From expansion to uncertainty
Five years ago, Victor Gram Thomsen started an AI-based online travel agency in his home country, Denmark. He expanded his startup to Japan shortly after, and has been a BMV holder in Hokkaido for over two years.

In September 2025, after hearing that the BMV requirements might be changed, Thomsen started a petition to advocate against the proposal. His petition picked up over 300 signatures from other BMV holders and residents, but had no effect on the visa changes.
While he agreed the original requirements may have been too loose, he also said the alleged visa fraud shouldn’t have led to such restrictions.
“If (the Japanese government) really wanted to do something about immigration, there are much much bigger visas to take a swing at, but the bigger the visa, the bigger the institutions leveraging it,” Thomsen said.
Other visas are responsible for a much greater share of Japan’s foreign resident population. According to official data, as of June 2025, BMV holders only made up about 1.1% of foreigners living there.
Thomsen, who is waiting for a decision on his current visa renewal, doesn’t think he will be able to stay in Japan by the end of 2028.
Effects on Japan
Many BMV holders work in growing industries like food, tourism and technology.
Daniel Valencia has lived in Japan since 2017 and recently founded Kuma Cantina, a Mexican-Japanese fusion restaurant. He applied to transition to a BMV from his temporary work visa before the requirements were changed and is still waiting on a decision.

“There’s a lot of things changing with how the process works and how more challenging it is now than it used to be, but because I had a lot of experience working here, and I had a network of people that could also support how I would launch and get set up, it was much easier for me than someone else that would be coming here for the first time,” he explained.
Many immigrant business owners like himself are providing for a growing demand in international food. Valencia said he only knew of three or four Mexican restaurants in Japan when he first moved there. Now, he’s found they are almost mainstream.
Despite potential visa challenges, Valencia is not worried about the future of his business, and he said most of the anti-immigrant sentiment he’s seen is against low-skilled laborers, not business owners.
“The biggest impact that Japan will feel is the limitation for foreign investment or people that are interested in bringing their business to Japan, especially if they’re a small enterprise,” he said.
The spokesperson from ACROSEED agreed, but pointed out that, even if it wasn’t the stated goal, catering BMVs toward “major players” might be the visa’s original intent.
Thomsen said small businesses interested in the Japanese market may end up going to other Asian countries instead.
What’s next
Since the visa requirements were changed, many BMV holders are scrambling to meet the new requirements before their 2028 deadline.
The ACROSEED spokesperson said he has heard many concerns from current BMV holders and, as of April 2026, has not received any new BMV applications since the updated requirements were implemented.

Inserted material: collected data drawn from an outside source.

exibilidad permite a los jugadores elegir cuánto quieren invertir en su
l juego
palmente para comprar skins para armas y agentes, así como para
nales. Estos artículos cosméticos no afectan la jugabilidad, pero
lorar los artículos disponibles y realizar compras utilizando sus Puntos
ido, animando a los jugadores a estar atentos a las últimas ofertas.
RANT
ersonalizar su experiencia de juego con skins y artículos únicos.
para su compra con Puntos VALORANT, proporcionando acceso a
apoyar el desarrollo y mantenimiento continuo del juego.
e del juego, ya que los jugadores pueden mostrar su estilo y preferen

One key challenge for smaller businesses is hiring a local employee. Thomsen and Dani Benton, for instance, said unemployment is low in their areas, and their businesses are not yet large enough to need another employee.

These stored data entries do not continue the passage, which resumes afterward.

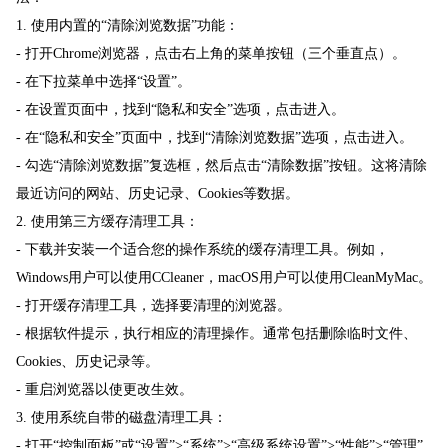
1. 使用内置的“清除浏览数据”功能：
- 打开Chrome浏览器，点击右上角的菜单按钮（三个垂直点）。
- 在下拉菜单中选择“设置”。
- 在设置页面中，找到“隐私和安全”选项，点击进入。
- 在“隐私和安全”页面中，找到“清除浏览数据”选项，点击进入。
- 勾选“清除浏览数据”复选框，然后点击“清除数据”按钮。这将清除
最近访问的网站、历史记录、Cookies等数据。
2. 使用第三方缓存清理工具：
- 下载并安装一个适合您的操作系统的缓存清理工具。例如，
Windows用户可以使用CCleaner，macOS用户可以使用CleanMyMac。
- 打开缓存清理工具，选择要清理的浏览器。
- 根据软件提示，执行相应的清理操作。通常包括删除临时文件、
Cookies、历史记录等。
- 重启浏览器以使更改生效。
3. 使用系统自带的磁盘清理工具：
- 打开“控制面板”或“设置”>“系统”>“高级系统设置”>“性能”>“管理”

The monetary requirement is another concern. In order to grow their capital, the Bentons have invested money from their personal bank account into their business. They also plan to crowdfund, and sell or “gift” their property from their personal to a business account, which counts as a donation of capital.
To meet the other requirements, Dani is looking to hire a local employee and learn Japanese, which her husband already speaks.
“When the business manager visa was ¥5 million (about $30,000), that was a lot more reasonable for someone like me,” she said. “But with ¥30 million (nearly $190,000), I never even would’ve tried.”
She said that, according to her bank manager, no other Japanese businesses in their rural area have that amount of capital either.
“I’m just living it,” Dani said. “I don’t know why it’s happening, but we’re just trying to get through it.”